You may have taken time off from work last month, but the federal Equal Employment Opportunity Commission (EEOC) was quite busy. As the Bureau of National Affairs and the Washington Times report, it posted to its website an informal advisory letter that has been getting a lot of businesspeople’s attention. To quote the BNA:
“[I]f an employer adopts a high school diploma requirement for a job, and that requirement ‘screens out’ an individual who is unable to graduate because of a learning disability that meets the ADA’s definition of ‘disability,’ the employer may not apply the standard unless it can demonstrate that the diploma requirement is job related and consistent with business necessity. The employer will not be able to make this showing, for example, if the functions in question can easily be performed by someone who does not have a diploma,” EEOC said.
Further, to satisfy the ADA, the employer must show that a job applicant with a disability cannot perform the job’s essential functions with or without a reasonable accommodation, even if he or she does not meet a standard that is job‐related and consistent with business necessity, the commission added.

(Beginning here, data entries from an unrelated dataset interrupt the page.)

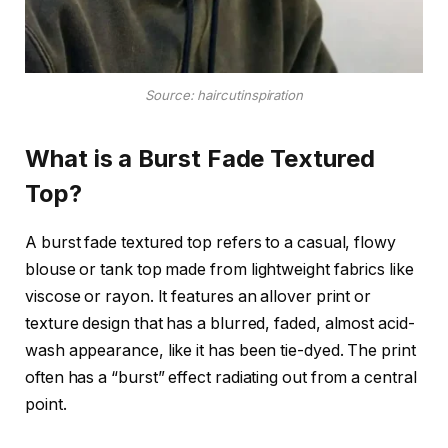
Source: haircutinspiration
What is a Burst Fade Textured
Top?
A burst fade textured top refers to a casual, flowy
blouse or tank top made from lightweight fabrics like
viscose or rayon. It features an allover print or
texture design that has a blurred, faded, almost acid-
wash appearance, like it has been tie-dyed. The print
often has a “burst” effect radiating out from a central
point.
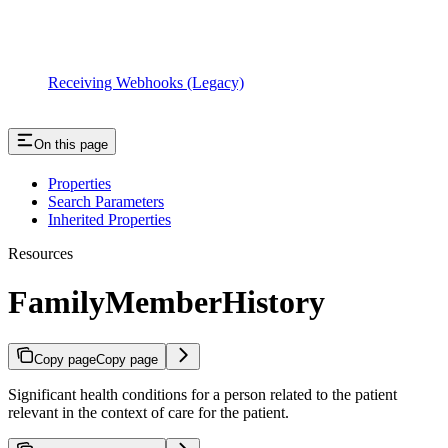
Receiving Webhooks (Legacy)
On this page
Properties
Search Parameters
Inherited Properties
Resources
FamilyMemberHistory
Copy page
Copy page
Significant health conditions for a person related to the patient
relevant in the context of care for the patient.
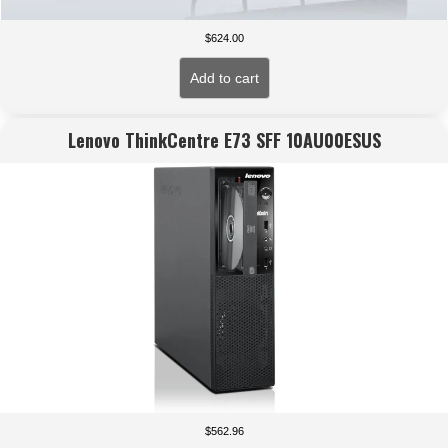
$
624.00
Add to cart
Lenovo ThinkCentre E73 SFF 10AU00ESUS
$
562.96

Employers require high school diplomas as prerequisites for many jobs. Yet if the matter gets to court, it can be quite expensive and cumbersome for them to establish that such a screen is “job related and consistent with business necessity” — necessity being of course a legal term of art.

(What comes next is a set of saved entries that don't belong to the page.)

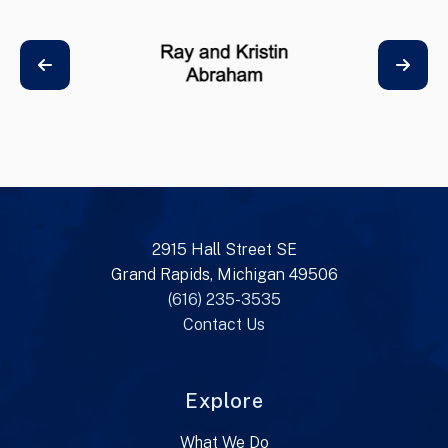
2915 Hall Street SE
Grand Rapids, Michigan 49506
(616) 235-3535
Contact Us
Explore
What We Do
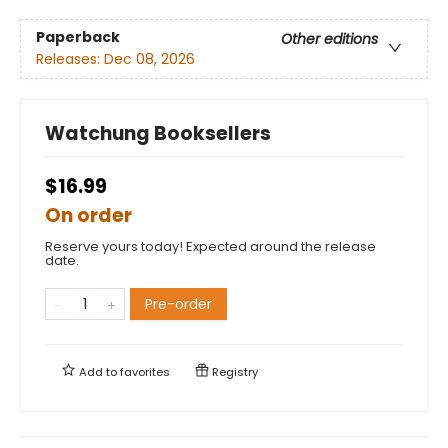
Paperback
Other editions
Releases:
Dec 08, 2026
Watchung Booksellers
$16.99
On order
Reserve yours today! Expected around the release
date.
Pre-order
Add to
favorites
Registry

Some suggest the policy is not all that new or special since the EEOC has long taken the position that diploma requirements must be “job related and consistent with business necessity” if they serve to screen out members of minority groups less likely to have graduated from high school. But diploma requirements aren’t actually challenged very often on racial‐impact grounds, perhaps because correlations between ethnicity and high school graduation rates are shifting and contingent. The new wrinkle this time — that the protected group are the learning‐disabled themselves — makes a big difference. The diploma’s very purpose, after all, is to signal that its holder has achieved a level of proficiency that some with severe learning disability will find forever out of their reach.
“If I were hiring a janitor,” notes columnist Amy Alkon, “I’d need that janitor to be able to read the back of bottles of chemicals.” But it’s growing ever clearer that the point of the game is to attack employers precisely for wanting to hire candidates of ability.